[Assigned task] Count the lines below with the string "მეფეები" in them. Only the number should be given.
================
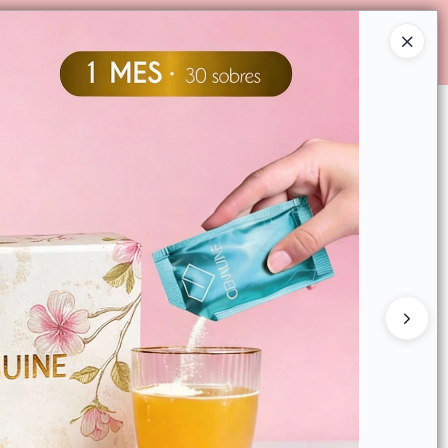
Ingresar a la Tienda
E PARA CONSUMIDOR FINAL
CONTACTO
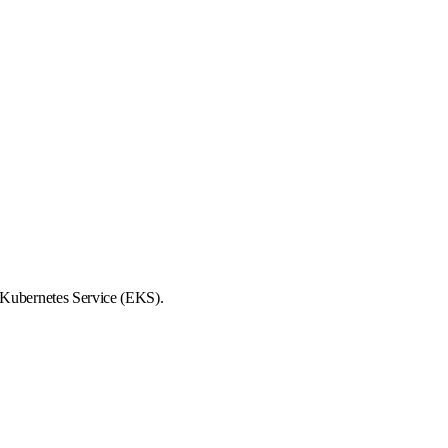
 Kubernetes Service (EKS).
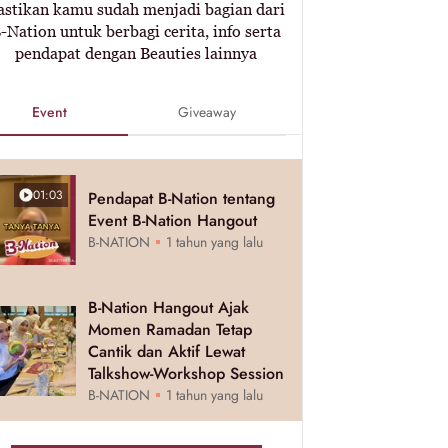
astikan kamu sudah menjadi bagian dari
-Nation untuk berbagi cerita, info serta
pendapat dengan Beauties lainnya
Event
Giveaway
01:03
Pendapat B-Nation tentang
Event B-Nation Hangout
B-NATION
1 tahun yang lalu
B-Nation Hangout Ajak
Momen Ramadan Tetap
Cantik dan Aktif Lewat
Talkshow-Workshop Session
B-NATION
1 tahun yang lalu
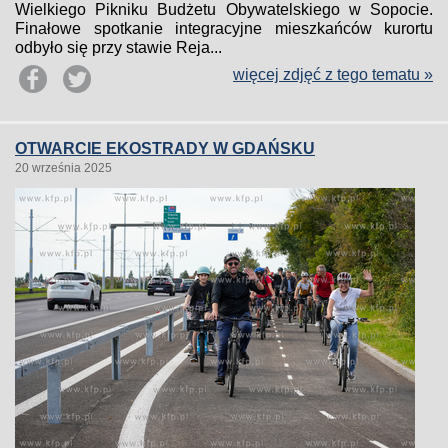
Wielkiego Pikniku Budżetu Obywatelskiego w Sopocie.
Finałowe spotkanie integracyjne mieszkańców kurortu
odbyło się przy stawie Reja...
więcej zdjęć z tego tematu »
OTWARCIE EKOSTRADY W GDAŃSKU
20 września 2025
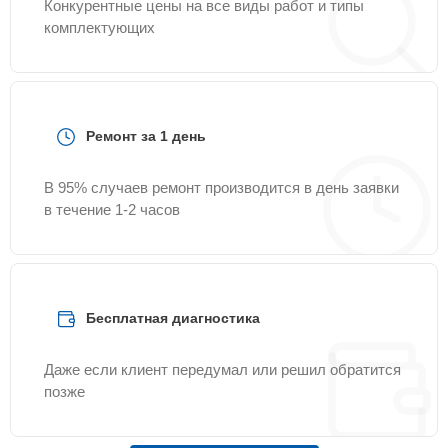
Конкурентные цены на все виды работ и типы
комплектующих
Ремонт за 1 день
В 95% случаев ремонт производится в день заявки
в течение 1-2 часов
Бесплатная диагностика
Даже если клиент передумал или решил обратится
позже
================
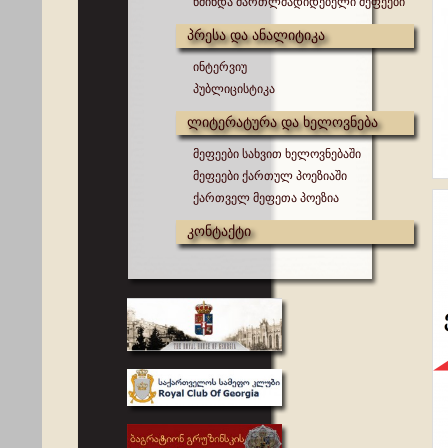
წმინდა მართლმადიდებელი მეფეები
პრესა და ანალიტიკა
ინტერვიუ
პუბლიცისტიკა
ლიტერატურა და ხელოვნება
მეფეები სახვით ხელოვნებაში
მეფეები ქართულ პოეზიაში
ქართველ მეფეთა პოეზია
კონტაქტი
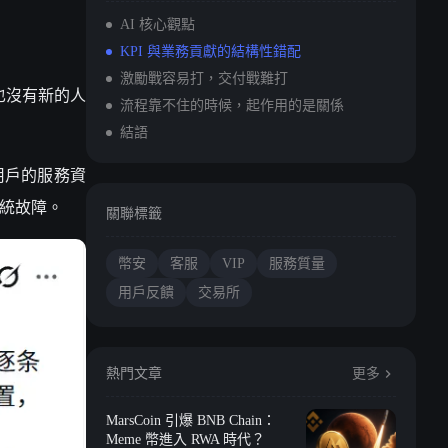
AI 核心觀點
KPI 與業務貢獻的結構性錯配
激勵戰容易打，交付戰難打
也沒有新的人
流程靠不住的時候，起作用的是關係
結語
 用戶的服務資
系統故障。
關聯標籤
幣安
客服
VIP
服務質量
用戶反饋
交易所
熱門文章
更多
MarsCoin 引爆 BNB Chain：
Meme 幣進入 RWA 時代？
================
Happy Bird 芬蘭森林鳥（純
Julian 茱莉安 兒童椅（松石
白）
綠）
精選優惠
================
[Exercise response] 3